EVERETT — An Everett man has admitted that he’s responsible for stealing Scotty Becktell’s ability to walk.
Becktell, 22, was struck in January as he walked to his graveyard shift at McDonald’s in south Everett. Becktell was in the crosswalk on 128th Street. The impact traumatically injured his spinal cord. He gets around in a wheelchair now.
The fleeing driver later told detectives his windshield was fogged up. Scott Duncan, 33, claimed that he didn’t see Becktell. He also told detectives that he thought he hit something but when he looked back he didn’t see anything in the roadway.
A witness told Snohomish County sheriff’s deputies the suspect vehicle braked after hitting Becktell and then “sped off.”
When investigators found Duncan’s vehicle several days later they noted that the Ford Edge’s hood was significantly crinkled and dislodged.
There was a crack near the passenger head lamp.
Duncan recently pleaded guilty to hit-and-run injury accident, a felony. Under state sentencing guidelines, he faces up to nine months in jail when he’s sentenced in January. Duncan doesn’t have any prior criminal convictions.

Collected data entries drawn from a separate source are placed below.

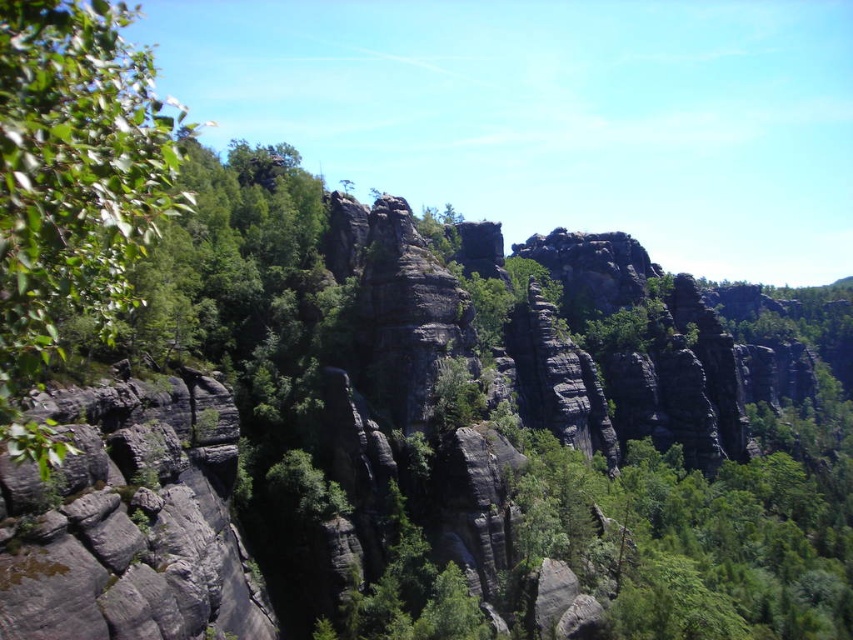 Looking at this image, you are standing at the center of the image and want to walk towards the green leafy tree at left. In which direction should you head?

The green leafy tree at left is located at point coordinates indicating it is to the left side of the image. Since you are at the center, you should head towards the left direction to reach it.

You are standing at the point marked by the coordinates point [73,188] in the image. Looking around, you see the green leafy tree at left. Which direction should you face to see the green leafy tree at left?

Since you are standing at point [73,188], which represents the green leafy tree at left, you are already at the location of the green leafy tree at left. Therefore, you cannot see it from your current position. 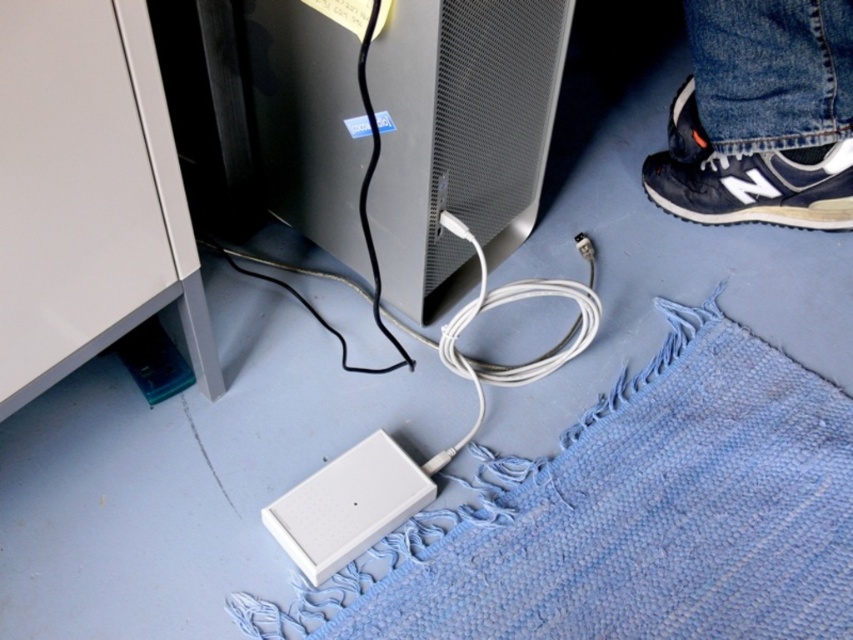 You are standing in the office and want to place a small plant between the two points marked as point (297,81) and point (828,65). Which point should the plant be closer to so it is in front of the other point?

The plant should be placed closer to point (297,81) because it is in front of point (828,65). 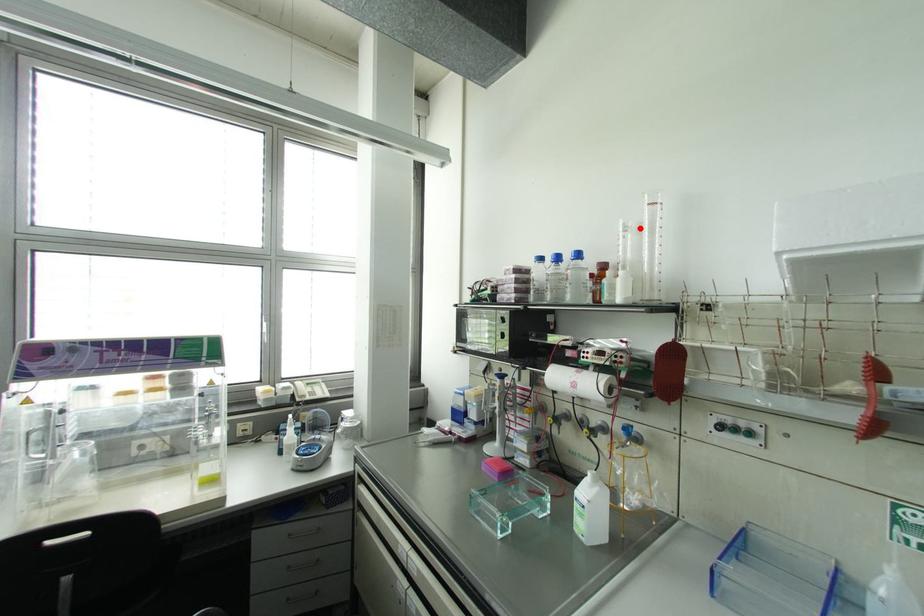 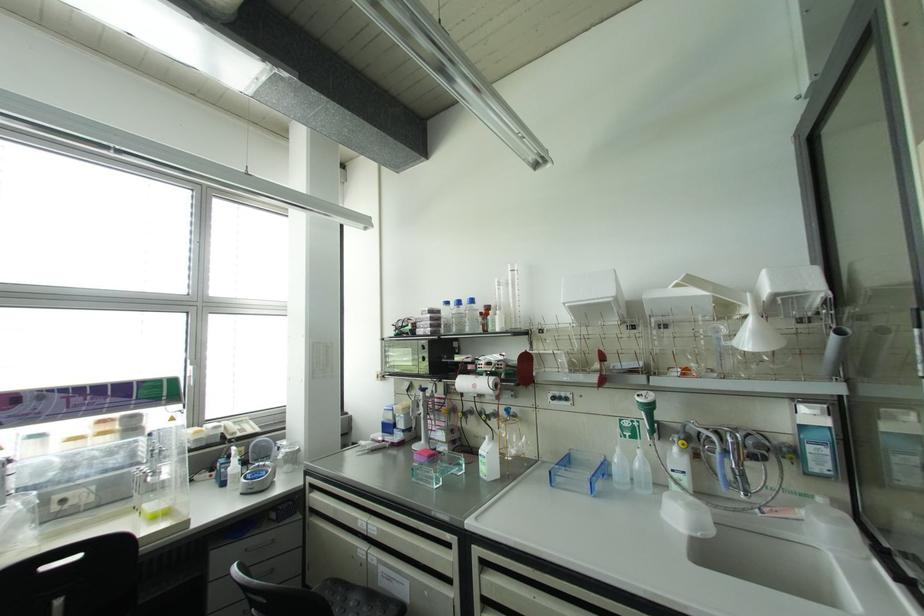 Locate, in the second image, the point that corresponds to the highlighted location in the first image.

(506, 284) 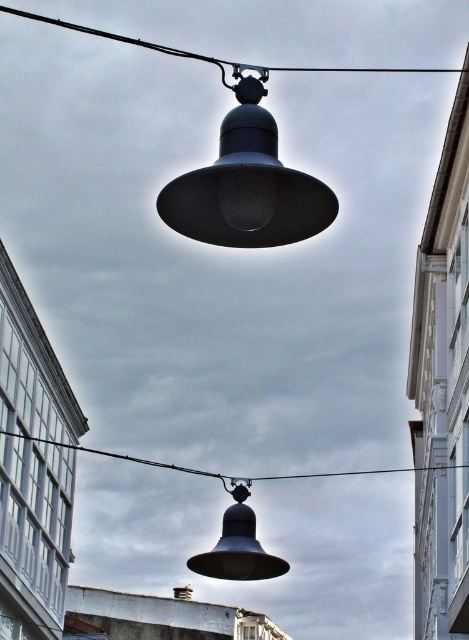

Duncan claimed that when he arrived home and noticed the damage he returned to the scene but no one was there, Snohomish County deputy prosecutor Tobin Darrow wrote in court papers. He didn’t call anyone to report his suspicions.
Detectives used video from a nearby laundromat to track down Duncan’s vehicle.
They learned that a Ford Edge was registered to the defendant who lived less than a mile from the scene of the crash and directly across the street from the collision detectives’ office.
A detective found the Edge parked in the driveway. The damage was obvious. Duncan wasn’t home but detectives spoke with his wife, who agreed to relay their message. Duncan agreed to come in for an interview.
“I know I hit something bigger, but I had no idea what it was,” Duncan told detectives.
Becktell spent nearly three months in the hospital. Along with the devastating spinal cord injury, he had a concussion, broken wrist, broken ring finger and fractures to three other fingers.
Doctors have told Becktell that he won’t walk again.